Хорошо, что место досталось у самой двери, тут хоть был приток воздуха и не так воняло, как в глубине, где и пердели, и сопели, и дышали перегаром. Но в основном люди дремали, закрыв глаза и опёршись друг о друга, временами просыпаясь и спрашивая, который час. Но время никто, естественно, не знал. Знали только одно — оно тянется очень медленно.
Где-то через час в коридоре раздалось журчание — в одной из камер кто-то, не выдержав, начал мочиться прямо на пол через решётку. Усатый мусор, улёгшийся поспать на лежанку у стола, услышал это и громко заорал, разбудив весь клоповник.
— Ты что делаешь, сука? Что творишь? — громко заорал усатый. — А ну выходи, сука! Николаев! Егоров! Камеру открывайте, выводите того, кто нассал!

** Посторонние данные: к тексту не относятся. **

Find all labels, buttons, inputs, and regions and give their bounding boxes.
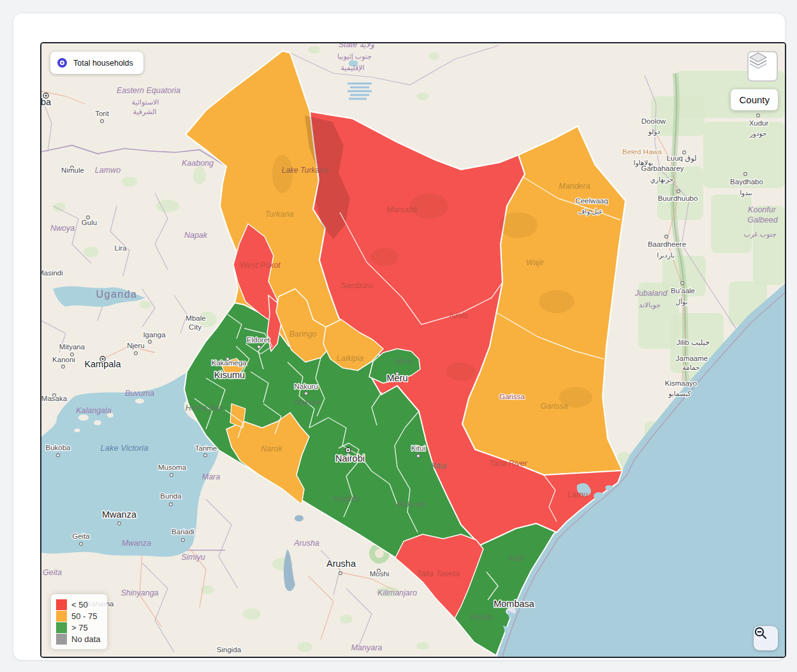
map-legend: < 50 50 - 75 > 75 No data: [51, 594, 107, 649]
map-label-garbahaarey: Garbahaarey: [641, 164, 684, 172]
legend-row: > 75: [56, 622, 101, 633]
map-label--: جوبالاند: [639, 301, 661, 309]
map-label-buurdhuubo: Buurdhuubo: [658, 194, 698, 202]
map-label-bu-aale: Bu'aale: [671, 287, 695, 295]
total-households-control[interactable]: Total households: [50, 52, 143, 74]
map-viewport[interactable]: baEastern EquatoriaالاستوائيةالشرقيةStat…: [40, 42, 786, 658]
map-label-nakuru: Nakuru: [294, 383, 318, 390]
map-label--: كيسمايو: [668, 390, 691, 398]
map-label--: باردىرا: [657, 251, 675, 259]
map-label-tarime: Tarime: [195, 444, 217, 452]
legend-label: < 50: [71, 600, 88, 610]
map-label-iganga: Iganga: [143, 331, 166, 339]
legend-label: No data: [71, 634, 101, 644]
map-label-arusha: Arusha: [293, 539, 319, 548]
map-label-jamaame: Jamaame: [676, 354, 708, 362]
map-label-nakuru: Nakuru: [295, 398, 320, 407]
map-label-kilimanjaro: Kilimanjaro: [377, 588, 417, 597]
map-label-meru: Meru: [386, 373, 407, 383]
zoom-out-button[interactable]: [754, 626, 778, 650]
legend-swatch-orange: [56, 611, 67, 622]
map-label-mbale: Mbale: [186, 314, 205, 322]
legend-label: > 75: [71, 623, 88, 632]
legend-swatch-gray: [56, 634, 67, 645]
map-label-kismaayo: Kismaayo: [665, 379, 698, 387]
zoom-out-icon: [754, 626, 768, 640]
map-label-moshi: Moshi: [370, 570, 390, 578]
page-background: { "colors":{"accent":"#4742d8","red":"#f…: [0, 0, 797, 672]
map-label-jubaland: Jubaland: [634, 289, 668, 298]
map-label-baringo: Baringo: [289, 330, 316, 339]
map-label-kisumu: Kisumu: [214, 370, 245, 380]
map-label-lake-turkana: Lake Turkana: [282, 166, 328, 175]
map-label-kanoni: Kanoni: [52, 356, 75, 363]
kenya-choropleth-map: baEastern EquatoriaالاستوائيةالشرقيةStat…: [41, 43, 785, 657]
map-label-kaabong: Kaabong: [182, 159, 214, 168]
map-label-state-: State ولاية: [339, 43, 374, 50]
map-label-baardheere: Baardheere: [648, 240, 686, 248]
map-label--: جربهاري: [650, 175, 674, 184]
map-label-bukoba: Bukoba: [45, 444, 71, 451]
map-label-shinyanga: Shinyanga: [121, 588, 158, 597]
map-label--: جنوب إثيوبيا: [337, 52, 372, 61]
map-label-bariadi: Bariadi: [172, 528, 194, 536]
legend-swatch-red: [56, 599, 67, 610]
map-label-mandera: Mandera: [559, 182, 590, 191]
layer-option-county[interactable]: County: [731, 89, 778, 110]
map-label-eastern-equatoria: Eastern Equatoria: [117, 86, 180, 95]
map-label-mwanza: Mwanza: [102, 509, 137, 520]
map-label-isiolo: Isiolo: [449, 311, 467, 320]
map-label-uganda: Uganda: [96, 289, 137, 300]
map-label-singida: Singida: [217, 646, 242, 654]
map-label-ceelwaaq: Ceelwaaq: [575, 197, 608, 205]
map-label-beled-hawa: Beled Hawa: [622, 148, 662, 156]
map-label-geita: Geita: [43, 568, 62, 577]
map-label-mityana: Mityana: [59, 343, 85, 351]
map-label-garissa: Garissa: [499, 393, 525, 400]
map-label-meru: Meru: [395, 357, 413, 366]
map-label-ba: ba: [41, 97, 52, 107]
map-label-masaka: Masaka: [41, 395, 68, 402]
map-label-mwanza: Mwanza: [122, 539, 152, 548]
map-label-kalangala: Kalangala: [76, 406, 112, 415]
map-label-lake-victoria: Lake Victoria: [101, 443, 149, 453]
map-label-baydhabo: Baydhabo: [730, 178, 763, 186]
map-label-wajir: Wajir: [526, 258, 545, 267]
map-label-kajiado: Kajiado: [333, 494, 360, 503]
map-label-turkana: Turkana: [265, 210, 294, 219]
map-label-kakamega: Kakamega: [212, 359, 247, 367]
map-label-arusha: Arusha: [326, 559, 356, 569]
map-label-torit: Torit: [95, 110, 110, 117]
map-label--: الإقليمية: [340, 64, 364, 72]
map-label-gulu: Gulu: [82, 219, 97, 226]
map-label-njeru: Njeru: [127, 342, 144, 349]
legend-row: No data: [56, 633, 101, 645]
map-label-taita-taveta: Taita Taveta: [416, 569, 459, 578]
map-label-musoma: Musoma: [158, 464, 187, 471]
map-label-nairobi: Nairobi: [335, 453, 365, 464]
map-label-tana-river: Tana River: [489, 459, 528, 468]
layers-control-button[interactable]: [747, 51, 778, 82]
map-label-jilib-: Jilib جيليب: [676, 339, 710, 346]
map-label-bunda: Bunda: [160, 492, 182, 500]
map-label-xudur: Xudur: [749, 119, 769, 127]
map-label--: جنوب غرب: [743, 230, 776, 238]
map-label-kwale: Kwale: [471, 613, 492, 622]
map-label-kitui: Kitui: [411, 444, 425, 452]
map-label-simiyu: Simiyu: [181, 553, 205, 562]
map-label-napak: Napak: [184, 231, 208, 240]
map-label-laikipia: Laikipia: [337, 354, 363, 363]
legend-row: < 50: [56, 599, 101, 610]
map-label-koonfur: Koonfur: [748, 205, 777, 214]
radio-selected-icon[interactable]: [57, 58, 67, 68]
map-label-lamwo: Lamwo: [95, 166, 121, 175]
map-label-kilifi: Kilifi: [509, 554, 525, 563]
map-label--: بوأل: [676, 297, 688, 306]
map-label-marsabit: Marsabit: [386, 205, 417, 214]
map-label--: الشرقية: [133, 108, 157, 116]
map-label-luuq-: Luuq لوق: [666, 154, 696, 163]
map-label-kitui: Kitui: [431, 462, 448, 471]
radio-label: Total households: [73, 59, 133, 68]
map-label--: عيل واف: [578, 207, 603, 215]
map-label--: حودور: [749, 129, 767, 138]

Мусора загромыхали замками, однако найти того, кто именно нассал на пол коридора, совершенно не представлялось возможным — сам он, естественно, не признался, а своего связчика однокамерники не сдавали. Мусора, чертыхаясь, выволокли из камеры человек пять самых ближних, стоящих у двери, и стали охаживать их дубинками. Люди только закрывали руками головы и животы, боясь, что мусора искалечат их. Но били недолго — минут пять.
— А теперь пол вытирайте от ссанья! — велел усатый. — Куртками прямо вытирайте! Давай-давай! Досуха вытирайте.
Пришлось мужикам снимать куртки и вытирать ими мочу с пола. Не хотелось им, конечно, но деваться некуда — трое ментов стояли рядом и поигрывали дубинками, только ожидая возможности пустить их в ход. Когда пол вытерли, усатый велел выводить задержанных в туалет.:
— Егоров, выводи по двое. Начинай с первой камеры.
Краснорожий, улыбаясь, открыл камеру и скомандовал:
— Выходите, мужики! Повезло вам! Делайте свои дела быстро. Двое идут, двое готовятся. Как двое приходят, идут следующие.
В камере поднялся градуса настроения — наступила хоть какая-то подвижка в беспросветной ночи. Много ли человеку надо… Сразу шуточки, прибауточки полетели.
Жека стоял ближе всех к двери и пошёл в сортир одним из первых. Туалет в клоповнике был запущен и убог — походу, ремонта не видел со времён Брежнева. Стены, крашенные унылой серой краской, уже облупившейся, тут и там зияли дырами осыпавшейся штукатуркой, с обвалившегося потолка свисала штукатурка. Плитка на полу наполовину отвалилась и была сложена в углу. В большой чаше, заляпанной говном и газетными обрывками, постоянно журчала вода из сломанного унитаза.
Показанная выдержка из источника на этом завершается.